LIGO discovers gravitational waves
A friend of mine, a theoretical physicist, has been telling me for over 30 years that we will never discover a magnetic monopole, proton decay – or the graviton. So far, he appears to have been correct, but now scientists at LIGO have detected a gravitational wave that resulted from the collision and amalgamation of 2 black holes. The news was so exciting that the server at Physical Review Letters supposedly crashed earlier today. I got a copy of the article but, as Shakespeare might have put it, much of it was written in Greek. The 2 graphs, shown in the Times article, look mighty convincing, though.

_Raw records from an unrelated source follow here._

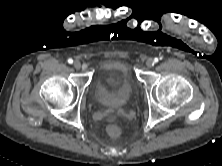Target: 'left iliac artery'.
Returning a JSON list of instances; mask_svg holds the SVG:
<instances>
[{
    "label": "left iliac artery",
    "mask_w": 222,
    "mask_h": 166,
    "mask_svg": "<svg viewBox=\"0 0 222 166\" xmlns=\"http://www.w3.org/2000/svg\"><path fill=\"white\" fill-rule=\"evenodd\" d=\"M159 61L158 58H154V62L157 63Z\"/></svg>",
    "instance_id": "left-iliac-artery-1"
}]
</instances>
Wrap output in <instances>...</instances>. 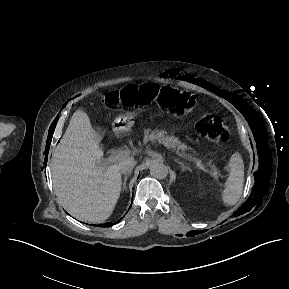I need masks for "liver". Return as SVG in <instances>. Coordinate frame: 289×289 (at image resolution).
<instances>
[{"instance_id": "6515ba94", "label": "liver", "mask_w": 289, "mask_h": 289, "mask_svg": "<svg viewBox=\"0 0 289 289\" xmlns=\"http://www.w3.org/2000/svg\"><path fill=\"white\" fill-rule=\"evenodd\" d=\"M102 136L88 115L77 110L52 155L53 188L58 203L74 218L102 223L110 217L121 192L118 164L102 162Z\"/></svg>"}]
</instances>
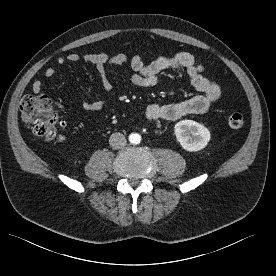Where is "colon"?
<instances>
[{"label": "colon", "mask_w": 276, "mask_h": 276, "mask_svg": "<svg viewBox=\"0 0 276 276\" xmlns=\"http://www.w3.org/2000/svg\"><path fill=\"white\" fill-rule=\"evenodd\" d=\"M21 118L32 132L47 141L60 143L64 139V124L53 109L51 98L46 93L25 96L20 105ZM227 125L239 130L244 125V117L239 112L229 114Z\"/></svg>", "instance_id": "5ec220e1"}]
</instances>
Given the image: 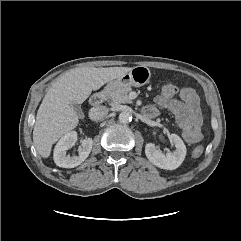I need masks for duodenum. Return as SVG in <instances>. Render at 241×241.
Masks as SVG:
<instances>
[{
    "label": "duodenum",
    "mask_w": 241,
    "mask_h": 241,
    "mask_svg": "<svg viewBox=\"0 0 241 241\" xmlns=\"http://www.w3.org/2000/svg\"><path fill=\"white\" fill-rule=\"evenodd\" d=\"M110 92V87L109 86H106L105 88H103L101 91L95 93L92 95L91 97V104L93 106H99L103 103V101L106 99L107 95L109 94ZM145 114L147 116H149L146 112Z\"/></svg>",
    "instance_id": "410a0bca"
}]
</instances>
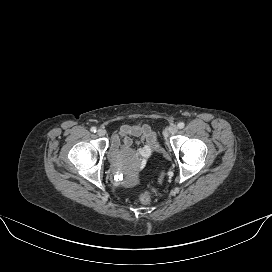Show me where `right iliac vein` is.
Returning <instances> with one entry per match:
<instances>
[{"mask_svg":"<svg viewBox=\"0 0 272 272\" xmlns=\"http://www.w3.org/2000/svg\"><path fill=\"white\" fill-rule=\"evenodd\" d=\"M97 134H98L99 136H104V135H105V130L99 129V130L97 131Z\"/></svg>","mask_w":272,"mask_h":272,"instance_id":"1","label":"right iliac vein"}]
</instances>
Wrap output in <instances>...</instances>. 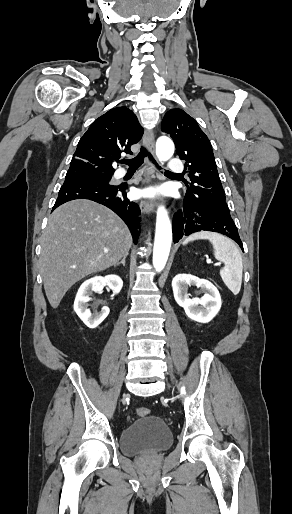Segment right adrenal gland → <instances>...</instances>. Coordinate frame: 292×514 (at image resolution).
Returning a JSON list of instances; mask_svg holds the SVG:
<instances>
[{"instance_id":"2a0ac1e0","label":"right adrenal gland","mask_w":292,"mask_h":514,"mask_svg":"<svg viewBox=\"0 0 292 514\" xmlns=\"http://www.w3.org/2000/svg\"><path fill=\"white\" fill-rule=\"evenodd\" d=\"M125 260H126V256H125V258H123V260H121V262H119V264H115V268H116V266H120V264H122V266H125Z\"/></svg>"}]
</instances>
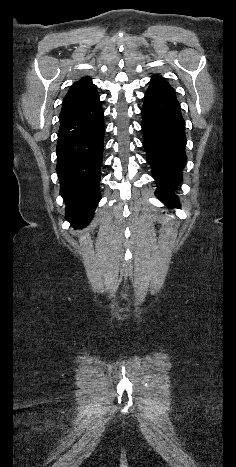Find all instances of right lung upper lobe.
Instances as JSON below:
<instances>
[{
  "label": "right lung upper lobe",
  "mask_w": 236,
  "mask_h": 467,
  "mask_svg": "<svg viewBox=\"0 0 236 467\" xmlns=\"http://www.w3.org/2000/svg\"><path fill=\"white\" fill-rule=\"evenodd\" d=\"M98 97L97 89L90 77L80 79L71 86L66 94L59 118L85 108Z\"/></svg>",
  "instance_id": "cb5924a9"
}]
</instances>
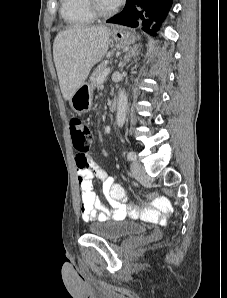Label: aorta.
<instances>
[{"label": "aorta", "mask_w": 227, "mask_h": 298, "mask_svg": "<svg viewBox=\"0 0 227 298\" xmlns=\"http://www.w3.org/2000/svg\"><path fill=\"white\" fill-rule=\"evenodd\" d=\"M127 112V95L124 89H121L118 94L116 124L122 127L125 123Z\"/></svg>", "instance_id": "1"}]
</instances>
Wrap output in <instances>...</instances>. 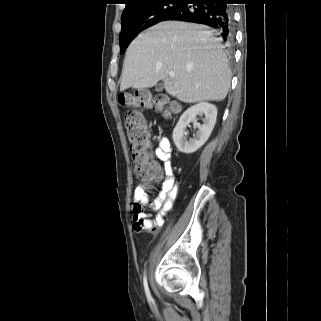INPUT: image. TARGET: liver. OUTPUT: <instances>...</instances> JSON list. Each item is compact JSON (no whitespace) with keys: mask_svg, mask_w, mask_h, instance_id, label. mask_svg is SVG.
Segmentation results:
<instances>
[{"mask_svg":"<svg viewBox=\"0 0 321 321\" xmlns=\"http://www.w3.org/2000/svg\"><path fill=\"white\" fill-rule=\"evenodd\" d=\"M160 80L168 94L185 103L225 99L231 72L213 31L164 21L138 35L126 51L120 91L151 88Z\"/></svg>","mask_w":321,"mask_h":321,"instance_id":"6515ba94","label":"liver"}]
</instances>
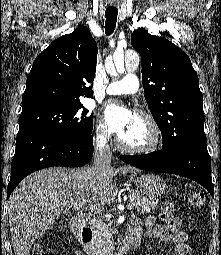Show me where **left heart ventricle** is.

The graviton, if it exists, is the quantized particle that carries the gravitational field, much as the photon carries the electromagnetic field. I am not, alas, a theoretical physicist, so I do not know whether a gravitational wave necessarily implies a graviton. Unless I am mistaken, any classical (nonrelativistic) wave such as an electromagnetic wave or even a sound wave can be quantized, but I have no idea whether a (relativistic) gravity wave can necessarily be quantized. Perhaps some reader can shed light on the question.
In the meantime, I give my friend a tentative score of 2.5/3: No one has yet definitively discovered a magnetic monopole, and the lifetime of the proton has not been definitively measured.
Like a commenter on an earlier thread, I am very curious indeed to hear the creationists’ reaction to this stunning news.